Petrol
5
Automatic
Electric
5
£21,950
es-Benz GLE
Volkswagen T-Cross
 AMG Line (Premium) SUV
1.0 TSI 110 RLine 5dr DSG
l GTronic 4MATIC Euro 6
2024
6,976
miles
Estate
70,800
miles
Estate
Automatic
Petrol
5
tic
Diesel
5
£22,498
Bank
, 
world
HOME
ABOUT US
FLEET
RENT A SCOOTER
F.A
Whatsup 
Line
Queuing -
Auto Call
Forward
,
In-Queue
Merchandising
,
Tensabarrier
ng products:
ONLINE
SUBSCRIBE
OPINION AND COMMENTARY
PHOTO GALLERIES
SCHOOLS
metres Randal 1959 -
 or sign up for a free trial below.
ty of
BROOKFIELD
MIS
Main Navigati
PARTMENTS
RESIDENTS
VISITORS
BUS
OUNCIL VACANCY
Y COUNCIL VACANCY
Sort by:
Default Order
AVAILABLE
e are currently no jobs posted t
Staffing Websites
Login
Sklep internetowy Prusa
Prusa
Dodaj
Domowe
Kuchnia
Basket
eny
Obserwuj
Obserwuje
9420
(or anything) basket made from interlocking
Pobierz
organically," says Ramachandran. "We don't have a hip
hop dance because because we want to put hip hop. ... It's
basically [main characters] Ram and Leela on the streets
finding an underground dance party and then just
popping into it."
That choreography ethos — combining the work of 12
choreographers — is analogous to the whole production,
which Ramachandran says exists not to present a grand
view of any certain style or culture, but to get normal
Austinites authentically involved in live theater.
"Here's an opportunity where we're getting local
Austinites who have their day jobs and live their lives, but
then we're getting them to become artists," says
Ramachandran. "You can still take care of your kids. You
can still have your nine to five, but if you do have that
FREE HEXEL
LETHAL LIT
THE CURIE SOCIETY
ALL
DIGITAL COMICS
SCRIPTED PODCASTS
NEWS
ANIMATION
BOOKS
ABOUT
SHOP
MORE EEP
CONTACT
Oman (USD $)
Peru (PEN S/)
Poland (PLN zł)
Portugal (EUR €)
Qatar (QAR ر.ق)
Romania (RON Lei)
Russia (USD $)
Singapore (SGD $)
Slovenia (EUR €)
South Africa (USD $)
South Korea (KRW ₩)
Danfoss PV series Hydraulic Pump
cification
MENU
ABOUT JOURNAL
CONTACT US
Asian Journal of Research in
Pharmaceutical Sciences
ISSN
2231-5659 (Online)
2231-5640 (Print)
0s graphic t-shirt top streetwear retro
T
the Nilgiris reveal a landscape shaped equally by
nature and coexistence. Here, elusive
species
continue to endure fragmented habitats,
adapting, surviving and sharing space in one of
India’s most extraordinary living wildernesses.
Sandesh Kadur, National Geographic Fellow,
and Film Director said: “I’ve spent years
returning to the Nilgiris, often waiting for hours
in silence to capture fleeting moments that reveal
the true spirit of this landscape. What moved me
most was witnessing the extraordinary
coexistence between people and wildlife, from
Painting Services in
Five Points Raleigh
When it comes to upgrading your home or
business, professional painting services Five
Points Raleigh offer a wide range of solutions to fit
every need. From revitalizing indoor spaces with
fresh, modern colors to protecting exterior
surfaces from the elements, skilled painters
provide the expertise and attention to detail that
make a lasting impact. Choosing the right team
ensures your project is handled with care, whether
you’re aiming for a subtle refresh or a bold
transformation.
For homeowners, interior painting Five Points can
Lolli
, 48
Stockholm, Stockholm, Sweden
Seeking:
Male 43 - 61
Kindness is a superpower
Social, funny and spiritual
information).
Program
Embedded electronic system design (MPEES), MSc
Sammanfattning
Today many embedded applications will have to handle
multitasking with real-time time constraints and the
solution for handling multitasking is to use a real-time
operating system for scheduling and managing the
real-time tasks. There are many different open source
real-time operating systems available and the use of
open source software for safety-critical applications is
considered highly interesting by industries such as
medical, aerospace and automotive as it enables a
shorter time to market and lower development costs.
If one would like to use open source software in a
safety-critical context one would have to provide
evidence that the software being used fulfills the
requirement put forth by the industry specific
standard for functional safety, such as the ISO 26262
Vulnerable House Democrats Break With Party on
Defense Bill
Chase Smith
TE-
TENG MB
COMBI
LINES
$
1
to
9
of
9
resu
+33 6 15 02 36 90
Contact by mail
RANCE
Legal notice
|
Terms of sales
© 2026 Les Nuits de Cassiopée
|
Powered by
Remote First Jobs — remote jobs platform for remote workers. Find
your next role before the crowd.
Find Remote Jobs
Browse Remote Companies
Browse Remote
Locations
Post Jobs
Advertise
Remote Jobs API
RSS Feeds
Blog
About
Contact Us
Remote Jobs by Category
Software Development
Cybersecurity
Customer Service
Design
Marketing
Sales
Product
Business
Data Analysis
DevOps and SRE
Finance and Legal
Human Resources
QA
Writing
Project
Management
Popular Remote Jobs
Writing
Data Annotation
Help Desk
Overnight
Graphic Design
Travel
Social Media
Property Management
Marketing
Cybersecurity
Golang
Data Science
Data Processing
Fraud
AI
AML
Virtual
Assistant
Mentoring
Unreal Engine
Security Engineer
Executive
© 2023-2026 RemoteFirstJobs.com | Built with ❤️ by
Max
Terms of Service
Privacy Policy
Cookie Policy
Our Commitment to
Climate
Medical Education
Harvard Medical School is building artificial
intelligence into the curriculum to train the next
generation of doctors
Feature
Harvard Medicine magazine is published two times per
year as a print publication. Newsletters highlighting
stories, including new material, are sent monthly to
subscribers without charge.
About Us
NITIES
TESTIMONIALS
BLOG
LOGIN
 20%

Problem: From the records above, return each line that has the string "your".

Solution for this task:
Ramachandran. "You can still take care of your kids. You
can still have your nine to five, but if you do have that
When it comes to upgrading your home or
ensures your project is handled with care, whether
your next role before the crowd.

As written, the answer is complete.